Bilindiği üzere 15,21 Ağustos tarihinde bir araya gelen Uluslararası Uzay Birliği aldığı yeni bir kararla yıllardır gezegen olarak öğretilen ve bilinen Plütonu gezegenlikten çıkardı. Alınan bu karar bilimsel olmaktan çok siyasi bir karardır. Emperyalizmin hizmetinde olduğu bilinen Uluslararası Uzay Birliği, ABDnin dünyadaki egemenliği ele geçirdikten sonra uzaya da el atmasını sağlayacak NASA ile birlikte bu kararı almış ve Plüton şahsında tüm küçük gezegenlere karşı bu saldırı hayata geçirilmiştir.
Yıllardır okullarımızda gezegen olarak öğrendiğimiz Plütonun gezegenlik konumu bir anda alınan kararla değiştirilmiş, Plütonun gezegenlik hakkı adeta gasp edilmiştir. Yapılan bu saldırı Plüton şahsında tüm ezilen gezegenlere yöneltilmiş bir saldırıdır. Çünkü bilindiği gibi Plüton, en son bulunan, en küçük ve aynı zamanda güneşe en uzak gezegendir. Sırf bu konumundan kaynaklı yıllardır aşağılayıcı bir tutuma maruz kalmış ve hor görülmüştür. Ama buna rağmen gezegenlik tutumunda ısrarcı olmuş ve bu kimliğine leke sürdürmemiştir. Ancak yıllardır sürdürülen saldırıların ve uzun süren tecridin ardından yapılan bu son saldırı Plütonu hiç ummadığı bir anda yakalamış ve direngen bir tutum almasına rağmen saldırıyı püskürtmesini şimdilik olanaksız kılmıştır.
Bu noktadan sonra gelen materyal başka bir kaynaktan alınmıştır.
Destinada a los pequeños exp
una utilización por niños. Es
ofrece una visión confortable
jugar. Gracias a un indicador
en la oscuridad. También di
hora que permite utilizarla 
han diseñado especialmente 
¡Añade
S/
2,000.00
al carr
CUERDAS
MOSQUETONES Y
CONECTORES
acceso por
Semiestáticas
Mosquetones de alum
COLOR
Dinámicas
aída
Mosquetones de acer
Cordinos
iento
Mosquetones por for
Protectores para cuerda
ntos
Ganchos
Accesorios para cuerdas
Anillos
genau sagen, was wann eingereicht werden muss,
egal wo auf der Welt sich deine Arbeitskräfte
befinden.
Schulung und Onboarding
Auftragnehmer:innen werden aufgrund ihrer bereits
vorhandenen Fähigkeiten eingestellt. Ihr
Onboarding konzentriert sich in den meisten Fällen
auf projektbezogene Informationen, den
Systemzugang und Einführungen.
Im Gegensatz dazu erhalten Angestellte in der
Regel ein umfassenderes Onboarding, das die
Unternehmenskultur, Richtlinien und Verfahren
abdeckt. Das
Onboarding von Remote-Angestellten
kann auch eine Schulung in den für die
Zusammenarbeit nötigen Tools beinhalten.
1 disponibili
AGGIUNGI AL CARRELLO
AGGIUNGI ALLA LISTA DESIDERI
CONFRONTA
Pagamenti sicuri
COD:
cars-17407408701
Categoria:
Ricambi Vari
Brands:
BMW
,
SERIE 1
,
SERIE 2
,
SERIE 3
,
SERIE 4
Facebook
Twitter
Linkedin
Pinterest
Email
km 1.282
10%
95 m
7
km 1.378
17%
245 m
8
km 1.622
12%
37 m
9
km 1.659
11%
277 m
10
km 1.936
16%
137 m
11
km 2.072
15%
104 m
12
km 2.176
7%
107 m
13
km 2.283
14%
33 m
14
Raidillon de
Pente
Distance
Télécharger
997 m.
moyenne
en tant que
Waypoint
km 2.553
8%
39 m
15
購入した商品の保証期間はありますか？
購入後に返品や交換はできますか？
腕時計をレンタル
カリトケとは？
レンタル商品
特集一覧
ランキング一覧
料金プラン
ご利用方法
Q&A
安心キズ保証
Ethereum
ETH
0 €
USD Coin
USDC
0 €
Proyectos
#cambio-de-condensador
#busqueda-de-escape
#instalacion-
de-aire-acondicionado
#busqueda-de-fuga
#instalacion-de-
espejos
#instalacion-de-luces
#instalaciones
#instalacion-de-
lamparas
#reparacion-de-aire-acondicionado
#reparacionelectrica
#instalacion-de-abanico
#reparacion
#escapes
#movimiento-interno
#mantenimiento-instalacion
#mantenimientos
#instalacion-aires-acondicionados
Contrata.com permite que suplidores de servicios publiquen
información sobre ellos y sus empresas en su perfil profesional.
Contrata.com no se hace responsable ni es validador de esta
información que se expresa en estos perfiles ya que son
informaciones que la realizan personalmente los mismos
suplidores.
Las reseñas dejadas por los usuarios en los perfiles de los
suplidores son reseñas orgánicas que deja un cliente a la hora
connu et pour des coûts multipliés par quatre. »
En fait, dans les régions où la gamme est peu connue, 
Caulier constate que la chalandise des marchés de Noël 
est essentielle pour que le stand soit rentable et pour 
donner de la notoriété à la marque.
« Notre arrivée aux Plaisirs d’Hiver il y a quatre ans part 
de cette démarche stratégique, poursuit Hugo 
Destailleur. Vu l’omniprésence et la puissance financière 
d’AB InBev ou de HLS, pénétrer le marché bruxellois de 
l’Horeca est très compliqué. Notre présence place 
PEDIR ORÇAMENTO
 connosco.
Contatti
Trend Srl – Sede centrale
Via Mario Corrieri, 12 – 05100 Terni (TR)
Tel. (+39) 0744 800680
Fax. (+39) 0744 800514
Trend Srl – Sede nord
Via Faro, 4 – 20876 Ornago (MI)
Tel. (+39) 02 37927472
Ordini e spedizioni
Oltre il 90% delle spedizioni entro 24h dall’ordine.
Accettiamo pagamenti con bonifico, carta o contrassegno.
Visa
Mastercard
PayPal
Güneş Sistemindeki bu eşitsizliğin kaynağı Dünyamızda da eşitsizliklerin kaynağı olan emperyalist-kapitalist sistemdir. Emperyalist güçler, Dünyada muhalif ve ezilen güçlere karşı uyguladıkları baskı ve şiddet politikalarını bugün Güneş sisteminde Plütona karşı uygulamaktadırlar. Ama bugüne kadar resmi Güneş sistemi ideolojisi ve yaşantısının dışında kalabilmek için yükselttiği direniş bayrağı ve sürdürdüğü haklı mücadelenin Plütonda biriktirdiği militan ruh er geç egemen Güneş sistemi ideolojisini yıkacaktır.
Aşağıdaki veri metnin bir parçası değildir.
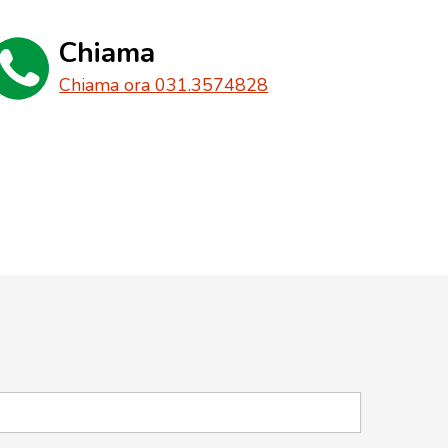
Chiama
Chiama ora 031.3574828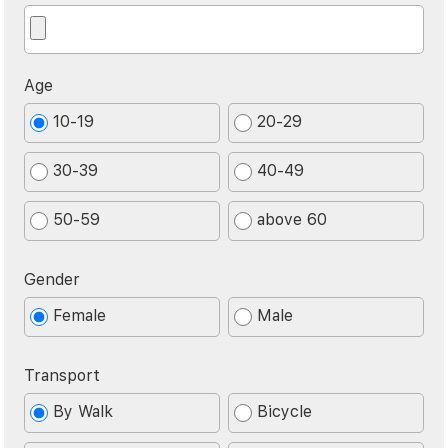
Age
10-19
20-29
30-39
40-49
50-59
above 60
Gender
Female
Male
Transport
By Walk
Bicycle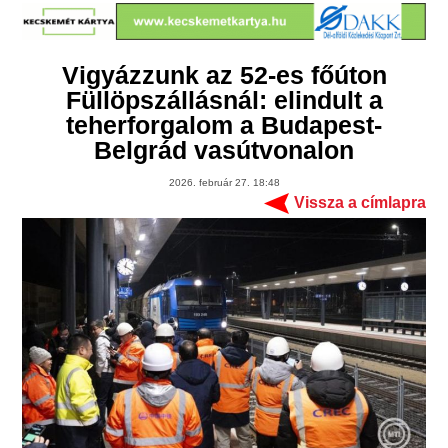
Vigyázzunk az 52-es főúton
Füllöpszállásnál: elindult a
teherforgalom a Budapest-
Belgrád vasútvonalon
2026. február 27. 18:48
Vissza a címlapra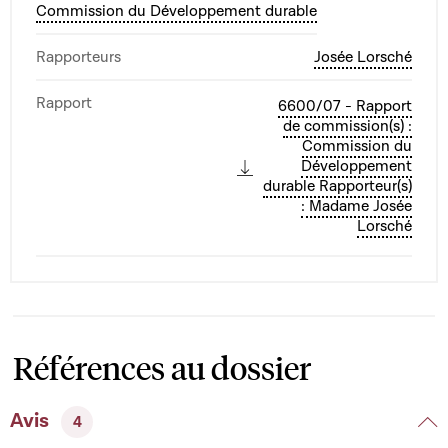
Commission du Développement durable
Rapporteurs
Josée Lorsché
Rapport
6600/07 - Rapport
de commission(s) :
Commission du
Développement
durable Rapporteur(s)
: Madame Josée
Lorsché
Références au dossier
Avis
4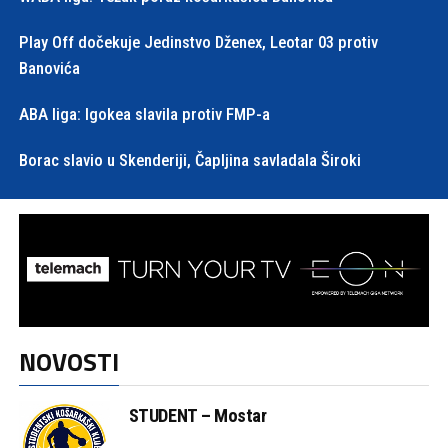
Play Off dočekuje Jedinstvo Dženex, Leotar 03 protiv
Banovića
ABA liga: Igokea slavila protiv FMP-a
Borac slavio u Skenderiji, Čapljina savladala Široki
NOVOSTI
STUDENT – Mostar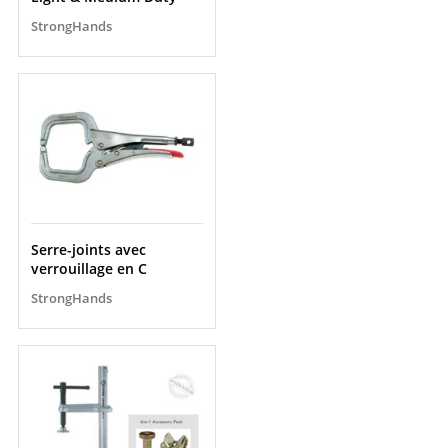
StrongHands
Serre-joints avec
verrouillage en C
StrongHands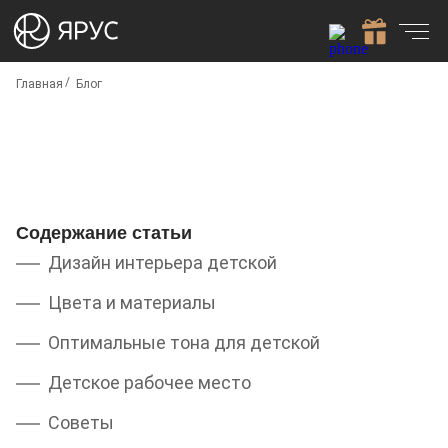
Главная
Блог
Содержание статьи
Дизайн интерьера детской
Цвета и материалы
Оптимальные тона для детской
Детское рабочее место
Советы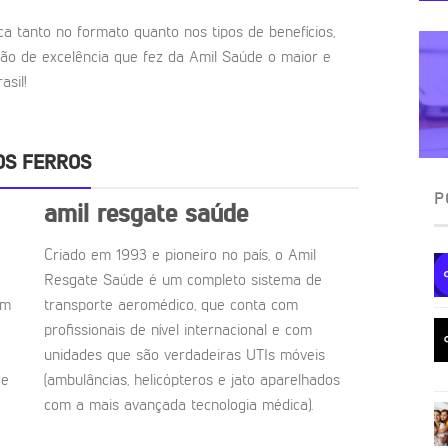
ca tanto no formato quanto nos tipos de benefícios,
ão de excelência que fez da Amil Saúde o maior e
sil!
OS FERROS
P
amil resgate saúde
Criado em 1993 e pioneiro no país, o Amil
Resgate Saúde é um completo sistema de
om
transporte aeromédico, que conta com
profissionais de nível internacional e com
unidades que são verdadeiras UTIs móveis
de
(ambulâncias, helicópteros e jato aparelhados
com a mais avançada tecnologia médica).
Ezilen gezegen Plütona yapılanlar maalesef ki bunlarla da sınırlı değildir. Egemen güçler Plütonu gezegenlikten çıkartmakla kalmayıp ona cüce gezegen diyerek Plüton şahsında tüm ezilen gezegenleri aşağılamış ve güneş sistemindeki ayrımcılığı bir kez daha gözler önüne sermiştir. Buradaki amaç sadece Plütonun gezegenlik hakkını elinden alıp, bunu elit bir azınlığın hakkı haline getirmek değil aynı zamanda bundan sonrasında da küçük gezegenleri kimliksizleştirip kişiliksizleştirerek ideolojik planda da onları teslim alabilmektir.
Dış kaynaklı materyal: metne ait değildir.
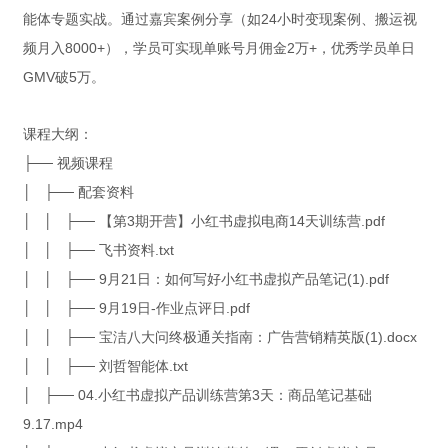
能体专题实战。通过嘉宾案例分享（如24小时变现案例、搬运视
频月入8000+），学员可实现单账号月佣金2万+，优秀学员单日
GMV破5万。
课程大纲：
├── 视频课程
│ ├── 配套资料
│ │ ├── 【第3期开营】小红书虚拟电商14天训练营.pdf
│ │ ├── 飞书资料.txt
│ │ ├── 9月21日：如何写好小红书虚拟产品笔记(1).pdf
│ │ ├── 9月19日-作业点评日.pdf
│ │ ├── 宝洁八大问终极通关指南：广告营销精英版(1).docx
│ │ ├── 刘哲智能体.txt
│ ├── 04.小红书虚拟产品训练营第3天：商品笔记基础
9.17.mp4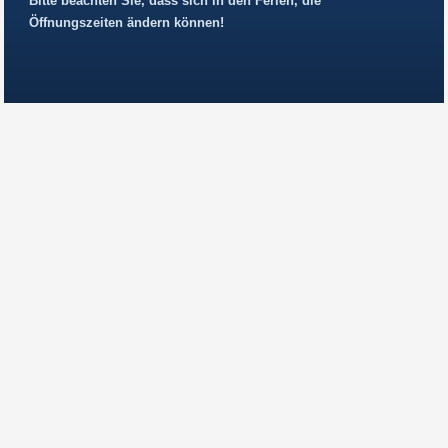
Bitte beachten Sie, dass sich in den Ferien, die
Öffnungszeiten ändern können!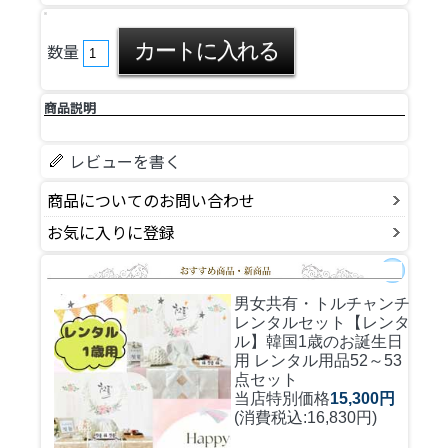
数量
商品説明
レビューを書く
商品についてのお問い合わせ
お気に入りに登録
男女共有・トルチャンチ
レンタルセット
【レンタ
ル】韓国1歳のお誕生日
用 レンタル用品52～53
点セット
当店特別価格
15,300円
(消費税込:16,830円)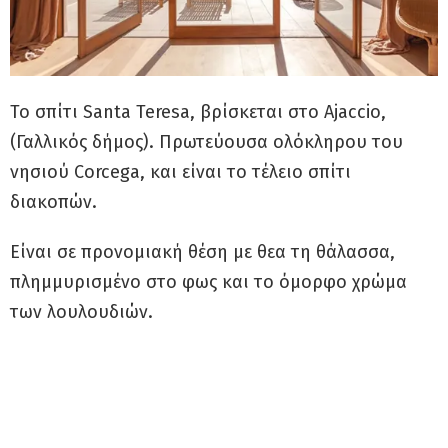
Το σπίτι Santa Teresa, βρίσκεται στο Ajaccio,
(Γαλλικός δήμος). Πρωτεύουσα ολόκληρου του
νησιού Corcega, και είναι το τέλειο σπίτι
διακοπών.
Είναι σε προνομιακή θέση με θεα τη θάλασσα,
πλημμυρισμένο στο φως και το όμορφο χρώμα
των λουλουδιών.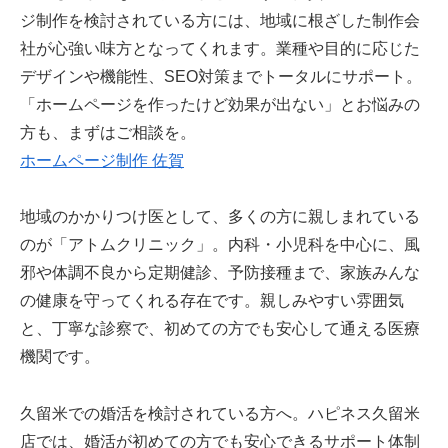
ジ制作を検討されている方には、地域に根ざした制作会
社が心強い味方となってくれます。業種や目的に応じた
デザインや機能性、SEO対策までトータルにサポート。
「ホームページを作ったけど効果が出ない」とお悩みの
方も、まずはご相談を。
ホームページ制作 佐賀
地域のかかりつけ医として、多くの方に親しまれている
のが「アトムクリニック」。内科・小児科を中心に、風
邪や体調不良から定期健診、予防接種まで、家族みんな
の健康を守ってくれる存在です。親しみやすい雰囲気
と、丁寧な診察で、初めての方でも安心して通える医療
機関です。
久留米での婚活を検討されている方へ。ハピネス久留米
店では、婚活が初めての方でも安心できるサポート体制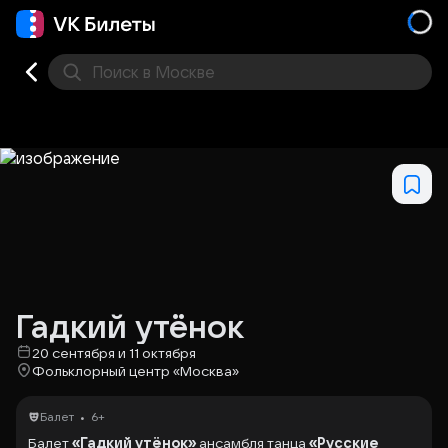
Поиск
в Москве
Места
Гадкий утёнок
20 сентября и 11 октября
Фольклорный центр «Москва»
•
Балет
6+
Балет
«Гадкий утёнок»
ансамбля танца
«Русские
Biz Küçük Gezegenlerle Dayanışma Platformu olarak Plütona yapılan bu saldırıyı kınıyor ve bu ayrımcılığın bir an önce son bulmasını istiyoruz. Egemen sistem Plütonu istediği kadar gezegenlikten çıkarsın. Plüton, bizim ve tüm ezilen küçük gezegenlerin şahsında eski yerini koruyacaktır. Plütona yönelik bu saldırıyı püskürteceğimizi ve küçük gezegenlerin sesini tüm güneş sistemine taşıyacağımızı bir kez daha haykırıyoruz.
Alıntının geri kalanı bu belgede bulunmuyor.